■ Dataset ■
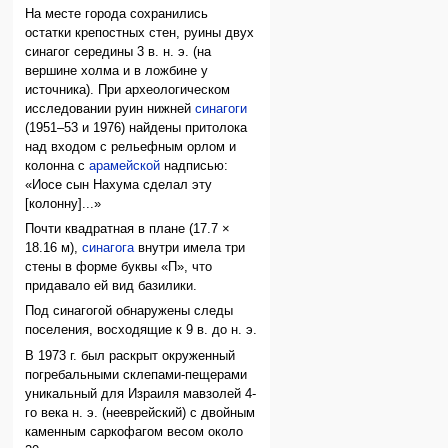
На месте города сохранились
остатки крепостных стен, руины двух
синагог середины 3 в. н. э. (на
вершине холма и в ложбине у
источника). При археологическом
исследовании руин нижней
синагоги
(1951–53 и 1976) найдены притолока
над входом с рельефным орлом и
колонна с
арамейской
надписью:
«Иосе сын Нахума сделал эту
[колонну]...»
Почти квадратная в плане (17.7 ×
18.16 м),
синагога
внутри имела три
стены в форме буквы «П», что
придавало ей вид базилики.
Под синагогой обнаружены следы
поселения, восходящие к 9 в. до н. э.
В 1973 г. был раскрыт окруженный
погребальными склепами-пещерами
уникальный для Израиля мавзолей 4-
го века н. э. (нееврейский) с двойным
каменным саркофагом весом около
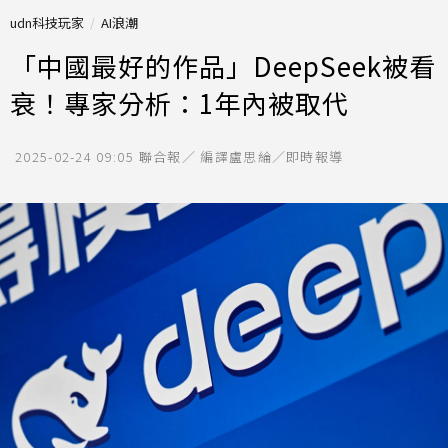
udn科技玩家
AI浪潮
「中國最好的作品」DeepSeek被看
衰！專家分析：1年內被取代
2025-02-24 09:05
聯合報／ 編譯盧思綸／即時報導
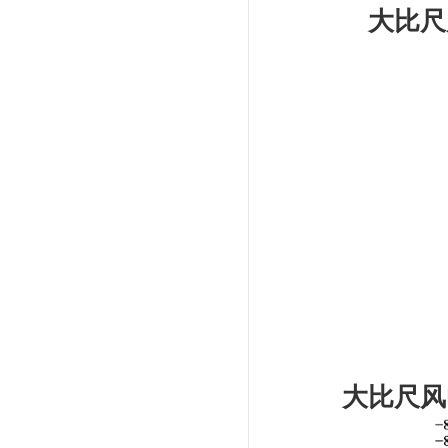
大比尺
大比尺风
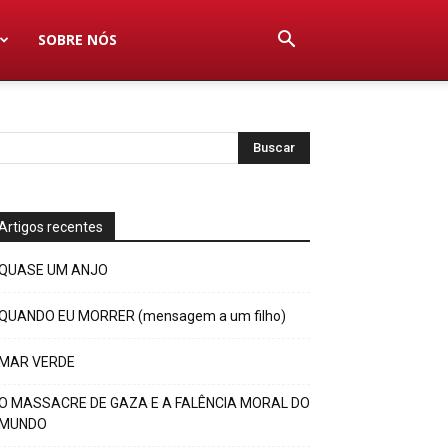
SOBRE NÓS
Artigos recentes
QUASE UM ANJO
QUANDO EU MORRER (mensagem a um filho)
MAR VERDE
O MASSACRE DE GAZA E A FALÊNCIA MORAL DO
MUNDO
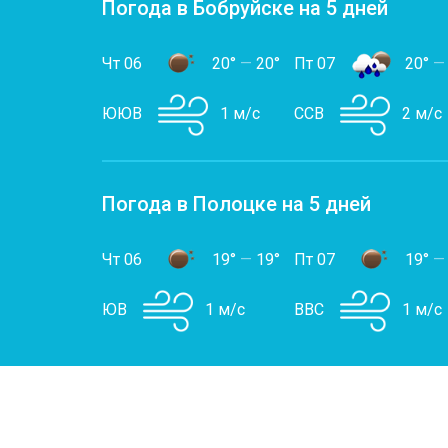
Погода в Бобруйске на 5 дней
Чт 06
20°
—
20°
Пт 07
20°
—
ЮЮВ
1 м/с
ССВ
2 м/с
Погода в Полоцке на 5 дней
Чт 06
19°
—
19°
Пт 07
19°
—
ЮВ
1 м/с
ВВС
1 м/с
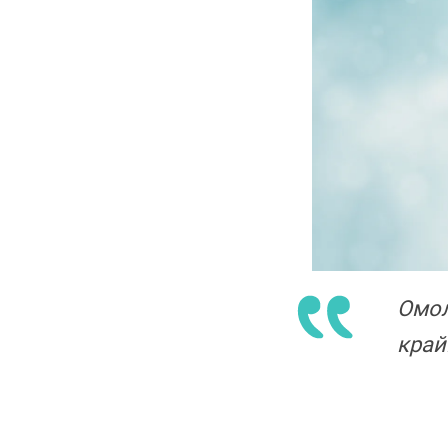
Омол
край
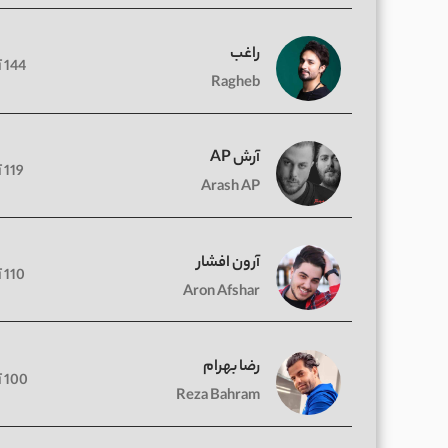
راغب
144 آهنگ
Ragheb
آرش AP
119 آهنگ
Arash AP
آرون افشار
110 آهنگ
Aron Afshar
رضا بهرام
100 آهنگ
Reza Bahram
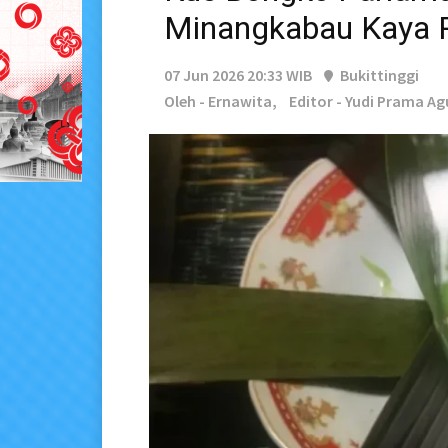
Minangkabau Kaya 
07 Jun 2026 20:33 WIB
Bukittinggi
Oleh - Ernawita,
Editor - Yudi Prama Ag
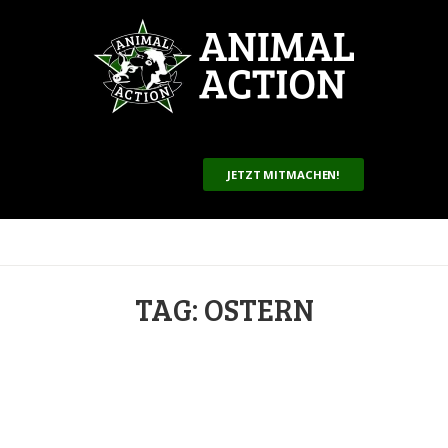
JETZT MITMACHEN!
TAG: OSTERN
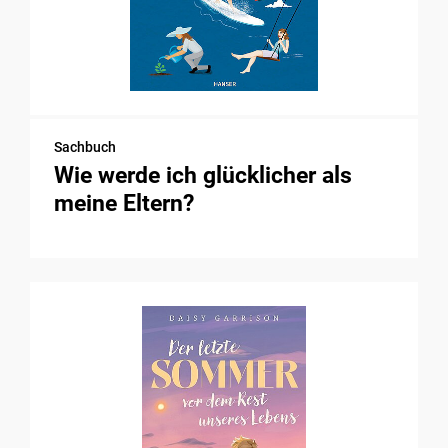
Sachbuch
Wie werde ich glücklicher als
meine Eltern?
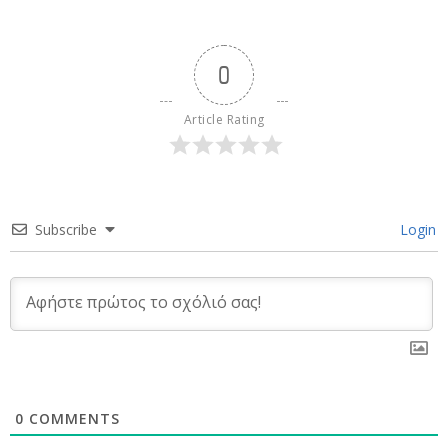
0
Article Rating
Subscribe
Login
0
COMMENTS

■ Task requirements ■
A complete answer gives every line of the records holding "дней".

■ Answer to this problem ■
Погода в Бобруйске на 5 дней
Погода в Полоцке на 5 дней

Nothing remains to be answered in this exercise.